AN iconic industrial building on a key town centre gateway site is set to be bought by a local authority so it can be restored and regenerated.

The landmark Imperial Mill in Blackburn's Gorse Street, is currently owned by the Lancashire Saw Company which employs 35 staff on the first floor.

Now the firm is in negotiations to sell the giant 1901 building to Blackburn with Darwen Council.

The authority hopes to develop it for employment and cultural use with the help of government and other grant aid.

The council's executive board will on Thursday next week be asked to approve the purchase for a price expected to run well into six figures.

As part of the terms of the sale, the Lancashire Saw Company would be offered a 15 year lease.

Its directors said the deal was 'the perfect solution' to securing the future of the building.

The building - the only purpose-built spinning mill in Blackburn - is already earmarked as part of The Super Slow Way arts commissioning programme's Pennine Linear Park project to redevelop the Leeds and Liverpool Canal across East Lancashire as a cultural corridor.

Regenerating the imposing building close to Carl Fogarty Way commercial development hub links into the council’s Blackburn Growth Axis, one of six plans in its £1billion vision for the future.

The deal would also include the gatehouse, home to a printing firm, and 3.7 acres of land.

Cllr Quesir Mahmood, Blackburn with Darwen Council's regeneration boss, said: “This is a landmark building – an impressive and characterful former cotton spinning mill built at the turn of the 20th Century when ‘cotton was king.’

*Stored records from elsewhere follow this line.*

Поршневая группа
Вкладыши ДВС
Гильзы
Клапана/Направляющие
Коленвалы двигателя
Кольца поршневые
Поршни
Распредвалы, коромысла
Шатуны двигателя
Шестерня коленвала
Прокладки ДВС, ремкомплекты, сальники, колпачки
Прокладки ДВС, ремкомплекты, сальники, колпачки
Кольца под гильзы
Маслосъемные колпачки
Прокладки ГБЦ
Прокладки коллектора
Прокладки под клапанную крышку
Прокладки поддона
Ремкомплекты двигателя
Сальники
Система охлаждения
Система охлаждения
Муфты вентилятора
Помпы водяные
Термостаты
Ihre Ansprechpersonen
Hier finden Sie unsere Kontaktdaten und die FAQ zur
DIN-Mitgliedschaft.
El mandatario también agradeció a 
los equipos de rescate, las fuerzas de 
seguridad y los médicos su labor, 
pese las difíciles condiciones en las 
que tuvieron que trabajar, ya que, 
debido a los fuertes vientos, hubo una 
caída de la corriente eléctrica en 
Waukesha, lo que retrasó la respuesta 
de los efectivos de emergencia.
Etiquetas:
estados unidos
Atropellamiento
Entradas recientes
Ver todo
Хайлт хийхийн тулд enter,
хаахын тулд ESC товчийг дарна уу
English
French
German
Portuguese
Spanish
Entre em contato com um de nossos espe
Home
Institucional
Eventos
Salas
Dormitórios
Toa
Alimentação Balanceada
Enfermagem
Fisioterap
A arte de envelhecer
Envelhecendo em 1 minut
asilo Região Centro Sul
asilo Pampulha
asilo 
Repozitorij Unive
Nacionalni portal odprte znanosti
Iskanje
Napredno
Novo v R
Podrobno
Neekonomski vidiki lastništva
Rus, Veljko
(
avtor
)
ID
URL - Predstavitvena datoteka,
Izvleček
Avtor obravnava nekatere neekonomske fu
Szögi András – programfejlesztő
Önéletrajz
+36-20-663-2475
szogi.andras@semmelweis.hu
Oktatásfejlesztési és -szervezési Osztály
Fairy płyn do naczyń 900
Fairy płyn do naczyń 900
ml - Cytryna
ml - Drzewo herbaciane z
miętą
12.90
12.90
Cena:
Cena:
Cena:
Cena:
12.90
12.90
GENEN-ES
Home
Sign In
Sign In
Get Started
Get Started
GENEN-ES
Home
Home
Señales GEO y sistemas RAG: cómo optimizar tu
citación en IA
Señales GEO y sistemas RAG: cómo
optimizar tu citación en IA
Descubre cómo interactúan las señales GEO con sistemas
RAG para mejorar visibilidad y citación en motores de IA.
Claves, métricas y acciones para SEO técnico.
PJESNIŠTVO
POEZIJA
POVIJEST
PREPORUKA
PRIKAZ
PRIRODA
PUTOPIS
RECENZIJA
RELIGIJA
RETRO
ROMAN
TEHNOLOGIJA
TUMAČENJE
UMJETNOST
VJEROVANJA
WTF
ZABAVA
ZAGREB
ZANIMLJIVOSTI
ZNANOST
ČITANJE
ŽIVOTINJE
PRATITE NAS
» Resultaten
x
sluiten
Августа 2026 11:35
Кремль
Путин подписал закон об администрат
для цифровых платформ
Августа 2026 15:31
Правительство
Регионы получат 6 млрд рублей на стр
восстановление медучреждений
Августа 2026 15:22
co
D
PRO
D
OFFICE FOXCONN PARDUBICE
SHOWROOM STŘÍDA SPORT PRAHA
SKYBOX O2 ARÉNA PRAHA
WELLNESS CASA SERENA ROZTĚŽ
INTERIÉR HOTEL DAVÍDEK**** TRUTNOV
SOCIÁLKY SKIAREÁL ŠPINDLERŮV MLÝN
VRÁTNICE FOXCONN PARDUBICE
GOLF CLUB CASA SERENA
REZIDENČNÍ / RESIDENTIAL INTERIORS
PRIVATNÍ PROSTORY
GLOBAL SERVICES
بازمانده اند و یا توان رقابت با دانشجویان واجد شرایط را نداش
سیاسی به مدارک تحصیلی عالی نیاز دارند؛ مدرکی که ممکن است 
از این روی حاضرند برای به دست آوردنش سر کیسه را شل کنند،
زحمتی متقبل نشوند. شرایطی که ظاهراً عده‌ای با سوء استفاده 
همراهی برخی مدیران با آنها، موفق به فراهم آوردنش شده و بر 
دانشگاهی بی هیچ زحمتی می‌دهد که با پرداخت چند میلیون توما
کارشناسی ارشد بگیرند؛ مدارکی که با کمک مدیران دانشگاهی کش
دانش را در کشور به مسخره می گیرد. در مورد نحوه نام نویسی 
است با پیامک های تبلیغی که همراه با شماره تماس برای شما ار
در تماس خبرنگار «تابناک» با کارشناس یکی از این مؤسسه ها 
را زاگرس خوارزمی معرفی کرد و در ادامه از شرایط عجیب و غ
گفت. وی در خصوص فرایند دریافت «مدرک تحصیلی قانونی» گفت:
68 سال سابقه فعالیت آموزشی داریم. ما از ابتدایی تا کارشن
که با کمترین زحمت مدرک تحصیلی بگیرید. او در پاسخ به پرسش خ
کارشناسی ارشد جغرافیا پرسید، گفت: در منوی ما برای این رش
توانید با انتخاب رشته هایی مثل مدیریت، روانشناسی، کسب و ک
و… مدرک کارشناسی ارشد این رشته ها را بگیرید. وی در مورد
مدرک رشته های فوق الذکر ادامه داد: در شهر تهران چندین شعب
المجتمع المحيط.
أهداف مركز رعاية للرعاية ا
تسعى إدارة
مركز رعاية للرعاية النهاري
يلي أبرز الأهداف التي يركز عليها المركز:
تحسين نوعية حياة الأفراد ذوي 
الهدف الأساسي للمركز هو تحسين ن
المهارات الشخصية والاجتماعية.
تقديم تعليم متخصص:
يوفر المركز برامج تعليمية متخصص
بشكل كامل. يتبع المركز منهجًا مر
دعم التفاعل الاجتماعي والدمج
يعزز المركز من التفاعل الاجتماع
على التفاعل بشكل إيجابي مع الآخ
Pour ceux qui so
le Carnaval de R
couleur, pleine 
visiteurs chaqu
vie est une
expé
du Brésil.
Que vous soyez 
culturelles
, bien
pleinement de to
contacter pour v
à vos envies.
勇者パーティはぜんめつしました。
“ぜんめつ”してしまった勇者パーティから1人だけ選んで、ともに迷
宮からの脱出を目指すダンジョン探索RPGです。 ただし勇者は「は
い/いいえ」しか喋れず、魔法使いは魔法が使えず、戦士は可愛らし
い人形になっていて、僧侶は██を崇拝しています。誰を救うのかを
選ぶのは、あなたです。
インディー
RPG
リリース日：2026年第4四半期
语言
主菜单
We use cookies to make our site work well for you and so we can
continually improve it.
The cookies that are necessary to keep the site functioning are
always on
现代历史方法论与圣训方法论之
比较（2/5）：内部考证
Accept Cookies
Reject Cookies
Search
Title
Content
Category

“It’s an important part of the borough’s and wider Lancashire’s heritage – reflecting Blackburn’s identity and distinctiveness.

"This is a big project and we’re focused on the long-term future of the site.

“As a council, it’s important that we do all we can to safeguard buildings like these where we can and use them to help create jobs for the future while also looking at improving our place and looking to make the most of cultural and environmental opportunities too.

“The mill has already been identified as playing an important role in Super Slow Way’s impressive proposals for a new Linear Park - one of four proposed ‘cultural hubs’ on the Leeds-Liverpool Canal running through Pennine Lancashire.

“We’ve seen buildings like this successfully restored elsewhere and this is a fantastic opportunity to do something really good.

"We’re a forward-thinking council which has carved out a strong reputation for delivering growth.

“We know that for our towns to be successful, we have to work hard to make the most of opportunities like this – creating new jobs and the potential of an attraction to be enjoyed by residents and visitors too.

“Already we’ve successfully secured grant funding from the government support this potential scheme by looking at what’s feasible at Imperial Mill.

“We would look for further funding opportunities too.”

The directors of Lancashire Saw Company Ltd said: “We are delighted to have come to an interim agreement with the council to purchase and develop Imperial Mill.

“This will safeguard the future of Lancashire Saw Company Ltd and its employees for the foreseeable future and we are excited that the mill will be developed and restored whilst still being in situ.

“We have been manufacturing in Blackburn for 80 years and purchased Imperial Mill in 1982.

“Whilst we have been able to maintain the areas we use to keep them in good condition, we recognise that we are not in a position to safeguard the future of the entire building so the agreement with the council to develop and implement a longer-term restoration and development strategy for site is a perfect solution.”

Imperial Mill was designed by architect Sydney Stott and cost in the region of £120,000.

By 1907 it housed 90,000 Howard and Bullough ring spindles and when spinning ceased in 1980 there were 33,000 spindles and 307 employees.